Abstract

Clay-coated grains can inhibit ubiquitous, porosity-occluding quartz cement in deeply buried sandstones and thus lead to anomalously high porosity. A moderate amount of clay that is distributed as grain coats is good for reservoir quality in deeply buried sandstones. Being able to predict the distribution of clay-coated sand grains in petroleum reservoirs is thus important to help find and exploit anomalously good reservoir quality. Here we have adopted a high-resolution, analogue approach, using the Ravenglass Estuary marginal-shallow marine system, in NW England, U.K. Extensive geomorphic mapping, grain-size analysis, and bioturbation-intensity counts were linked to a range of scanning electron microscopy techniques to characterize the distribution and origin of clay-coated sand grains in surface sediment. Our work shows that grain coats are common in this marginal–shallow marine system, but they are heterogeneously distributed as a function of grain size, clay fraction, and depositional facies. The distribution and characteristics of detrital-clay-coated grains can be predicted with knowledge of specific depositional environment, clay fraction percentage, and grain size.

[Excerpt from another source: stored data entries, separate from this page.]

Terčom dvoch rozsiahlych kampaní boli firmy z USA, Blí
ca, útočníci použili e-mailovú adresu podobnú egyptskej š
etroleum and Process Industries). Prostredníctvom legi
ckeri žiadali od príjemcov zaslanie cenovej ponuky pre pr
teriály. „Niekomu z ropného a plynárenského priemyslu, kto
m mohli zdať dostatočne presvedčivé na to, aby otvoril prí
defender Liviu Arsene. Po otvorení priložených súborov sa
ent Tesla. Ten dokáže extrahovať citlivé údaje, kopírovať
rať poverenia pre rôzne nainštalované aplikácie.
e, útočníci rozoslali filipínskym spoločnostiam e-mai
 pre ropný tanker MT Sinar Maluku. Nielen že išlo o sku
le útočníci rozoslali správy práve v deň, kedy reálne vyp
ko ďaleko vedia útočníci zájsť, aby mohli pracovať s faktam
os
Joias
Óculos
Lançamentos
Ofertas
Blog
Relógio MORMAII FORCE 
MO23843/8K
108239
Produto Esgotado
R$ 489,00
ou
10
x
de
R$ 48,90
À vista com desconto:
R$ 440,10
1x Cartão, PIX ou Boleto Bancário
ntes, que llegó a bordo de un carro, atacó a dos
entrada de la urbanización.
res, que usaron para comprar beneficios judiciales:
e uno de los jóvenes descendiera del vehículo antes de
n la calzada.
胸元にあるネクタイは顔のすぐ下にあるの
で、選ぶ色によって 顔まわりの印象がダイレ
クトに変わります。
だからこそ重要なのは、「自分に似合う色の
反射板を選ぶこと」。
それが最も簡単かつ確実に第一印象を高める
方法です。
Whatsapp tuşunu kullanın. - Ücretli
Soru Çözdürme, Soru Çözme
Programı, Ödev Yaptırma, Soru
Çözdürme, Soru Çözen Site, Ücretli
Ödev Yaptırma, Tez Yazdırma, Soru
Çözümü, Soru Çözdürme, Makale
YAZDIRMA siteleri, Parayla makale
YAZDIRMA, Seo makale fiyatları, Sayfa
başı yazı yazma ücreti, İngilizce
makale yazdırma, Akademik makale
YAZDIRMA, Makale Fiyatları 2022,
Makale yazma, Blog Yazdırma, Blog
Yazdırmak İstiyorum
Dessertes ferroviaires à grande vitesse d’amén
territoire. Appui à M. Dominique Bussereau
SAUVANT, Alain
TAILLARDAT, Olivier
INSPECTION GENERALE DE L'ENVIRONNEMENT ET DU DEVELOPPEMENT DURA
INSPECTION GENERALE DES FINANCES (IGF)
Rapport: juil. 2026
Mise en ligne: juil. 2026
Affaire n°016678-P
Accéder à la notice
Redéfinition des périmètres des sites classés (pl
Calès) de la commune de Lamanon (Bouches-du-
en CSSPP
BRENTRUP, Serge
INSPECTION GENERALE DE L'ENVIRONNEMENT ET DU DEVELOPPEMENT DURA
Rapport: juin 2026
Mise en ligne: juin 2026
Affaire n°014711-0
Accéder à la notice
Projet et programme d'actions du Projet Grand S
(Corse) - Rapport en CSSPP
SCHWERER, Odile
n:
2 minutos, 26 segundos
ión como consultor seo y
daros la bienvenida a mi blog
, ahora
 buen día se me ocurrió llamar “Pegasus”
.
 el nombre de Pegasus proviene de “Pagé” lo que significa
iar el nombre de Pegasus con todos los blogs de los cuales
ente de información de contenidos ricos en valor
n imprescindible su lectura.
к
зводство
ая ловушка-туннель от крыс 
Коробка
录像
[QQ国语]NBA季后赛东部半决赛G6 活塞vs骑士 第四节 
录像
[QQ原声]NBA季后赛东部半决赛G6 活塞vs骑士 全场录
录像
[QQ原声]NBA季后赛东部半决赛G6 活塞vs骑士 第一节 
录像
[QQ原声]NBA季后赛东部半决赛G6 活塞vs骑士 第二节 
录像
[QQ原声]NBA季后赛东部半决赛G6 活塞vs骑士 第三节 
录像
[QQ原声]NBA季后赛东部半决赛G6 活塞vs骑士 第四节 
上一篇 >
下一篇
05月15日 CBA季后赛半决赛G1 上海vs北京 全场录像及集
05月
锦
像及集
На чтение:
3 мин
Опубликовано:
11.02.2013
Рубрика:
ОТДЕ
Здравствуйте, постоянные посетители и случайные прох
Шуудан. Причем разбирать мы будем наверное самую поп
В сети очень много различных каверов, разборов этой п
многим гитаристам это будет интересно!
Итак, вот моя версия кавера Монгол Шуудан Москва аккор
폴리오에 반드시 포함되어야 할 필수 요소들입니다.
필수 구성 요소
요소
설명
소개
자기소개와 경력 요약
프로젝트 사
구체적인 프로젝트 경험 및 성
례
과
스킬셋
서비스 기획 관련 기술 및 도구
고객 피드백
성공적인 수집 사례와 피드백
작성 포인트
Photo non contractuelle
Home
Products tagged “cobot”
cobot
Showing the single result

The most extensive detrital-clay-coated grains are found in sediment composed of fine-grained sand containing 3.5 to 13.0% clay fraction, associated with inner-estuary tidal-flat facies. Thus, against common convention, the work presented here suggests that, in deeply buried prospects, the best porosity might be found in fine-grained, clay-bearing inner-tidal-flat-facies sands and not in coarse, clean channel-fill and bar facies.